KH Matin Syarkowi, Pimpinan Ponpes Al Fathaniyah, Tengkele, Kota Serang menyoroti pemungutan uang dari ASN dan pegawai lainnya per bulan dengan bungkusan zakat profesi atau zakat pendapatan dan jasa.
“Saya sudah bolak balik buka kitab-kitab, tidak ketemu landasan kiasnya. Tidak ketemu juga soal niat, haul dan nisabnya. Ini harus diperbaiki,” kata KH Matin Syarkowi.

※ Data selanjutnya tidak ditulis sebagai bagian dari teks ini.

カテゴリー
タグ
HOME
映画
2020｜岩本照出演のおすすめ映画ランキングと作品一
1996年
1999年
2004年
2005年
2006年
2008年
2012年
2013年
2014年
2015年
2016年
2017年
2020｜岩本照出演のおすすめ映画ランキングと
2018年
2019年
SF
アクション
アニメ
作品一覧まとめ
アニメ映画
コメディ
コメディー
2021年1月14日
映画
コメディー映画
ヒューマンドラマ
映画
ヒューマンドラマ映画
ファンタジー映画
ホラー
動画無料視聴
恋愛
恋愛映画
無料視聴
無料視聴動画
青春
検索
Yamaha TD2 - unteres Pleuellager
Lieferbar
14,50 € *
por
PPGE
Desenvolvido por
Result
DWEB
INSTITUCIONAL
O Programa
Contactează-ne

Sorotan tajam KH Matin Syarkowi itu dikemukakan dalam pengajian Jurnalis Mengaji yang diadakan setiap Senin malam di Ponpes Al Fathaniyah, Tengkele, Kelurahan Tembong, Kecamatan Cipocok Jaya, Kota Serang, Senin malam (15/8/2022).
Pemungutan zakat profesi atau pendapatan dan jasa, terutama di Provinsi Banten dipotong langsung melalui gaji / upah yang ditransfer setiap bulan ke rekening pegawai ASN dan non ASN.

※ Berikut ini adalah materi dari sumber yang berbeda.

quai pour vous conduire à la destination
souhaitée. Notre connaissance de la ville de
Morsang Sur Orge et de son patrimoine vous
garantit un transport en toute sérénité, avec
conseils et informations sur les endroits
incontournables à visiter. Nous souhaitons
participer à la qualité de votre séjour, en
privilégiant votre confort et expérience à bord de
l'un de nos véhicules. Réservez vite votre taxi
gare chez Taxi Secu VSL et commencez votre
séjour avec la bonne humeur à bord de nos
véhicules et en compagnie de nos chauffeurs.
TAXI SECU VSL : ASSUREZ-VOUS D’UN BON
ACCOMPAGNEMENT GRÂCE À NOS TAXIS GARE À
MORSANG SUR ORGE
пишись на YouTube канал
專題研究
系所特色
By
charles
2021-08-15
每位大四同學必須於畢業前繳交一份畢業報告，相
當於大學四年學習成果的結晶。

Pemotongan ini dilakukan oleh Baznas dengan landasan Peraturan Menteri Agama No.31 tahun 2019 tentang syarat dan tata cara perhitungan zakat mal dan zakat fitrah dan pendayagunaan zakat untuk usaha produktif.
Menurut KH Matin Syarkowi, pemotongan gaji ASN, non ASN dan kini mulai merambah ke pegawai swasta di perusahaan tidak memenuhi ketentuan zakat soal nisab, haul, niat dan harta yang kepemilikan yang “sempurna” selama setahun.

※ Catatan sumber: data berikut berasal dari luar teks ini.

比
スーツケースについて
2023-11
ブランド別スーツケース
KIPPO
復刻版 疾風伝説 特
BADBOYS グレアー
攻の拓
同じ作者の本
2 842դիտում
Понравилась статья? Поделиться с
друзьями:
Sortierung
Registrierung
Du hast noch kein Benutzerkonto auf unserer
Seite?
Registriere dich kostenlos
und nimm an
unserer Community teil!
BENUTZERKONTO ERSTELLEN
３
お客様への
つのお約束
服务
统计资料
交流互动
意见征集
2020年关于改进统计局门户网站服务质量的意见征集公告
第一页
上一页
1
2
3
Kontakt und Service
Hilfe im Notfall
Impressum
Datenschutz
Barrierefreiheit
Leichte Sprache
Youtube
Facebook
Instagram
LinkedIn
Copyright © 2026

“Kalau dikenakan kadarnya 2,5 persen, maka itu dikenakan pada zakat harta yang landasannya adalah emas sebesar 85 gram. Di zakat ini berlaku ketentuan niat, nisab, haul dan harta yang kepemilikannya sempurna selama setahun. Dan itu tidak benar kalau cara sekarangyang dilakukan,” katanya.
Jika zakat itu dipotong langsung setiap kali menerima upah atau gaji, maka kias landasannya adalah zakat pertanian. Zakat pertanian tidak memiliki haul, tetapi zakat dikenakan saat panen.
“Jika zakat profesi itu dilandaskan pada zakat pertanian, maka seharusnya kadar zakat besarannya antar 5-10 persen,” ujarnya.
KH Matin Syarkowi mengingatkan, kesalahan terbesar dalam memotong gaji ASN, non ASN dan pegawai swasta adalah perhitungannya dari pendapatan bruto.
“Seharusnya, pendapatan bruto itu dikurangi dengan kebutuhan pokok atau biaya-biaya dalam sebulan itu, jika dilandaskan pada zakat pertanian,” ujarnya.
Dia menegaskan, tidak ada niat untuk menghalangi pemungutan zakat, bahkan dia mendukung upaya itu karena zakat merupakan hak bagi 8 golongan yang sudah ditetapkan.
Kedelapan golongan itu adalah fakir, miskin, riqab atau budak yang dimerdekakan, gharim atau gharimin atau orang yang memiliki hutang dan kesulitan melunasinya, mualaf, fiisabilillah, ibnu sabil, dan amil.
Katanya, upaya penetapan zakat itu sangat sampai ketetapan yang termaktub dalam Al Quran, hadis dan ijma para ulama.
Menurut web Baznas, zakat penghasilan atau yang dikenal juga sebagai zakat profesi; zakat pendapatan adalah bagian dari zakat mal yang wajib dikeluarkan atas harta yang berasal dari pendapatan / penghasilan rutin dari pekerjaan yang tidak melanggar syariah.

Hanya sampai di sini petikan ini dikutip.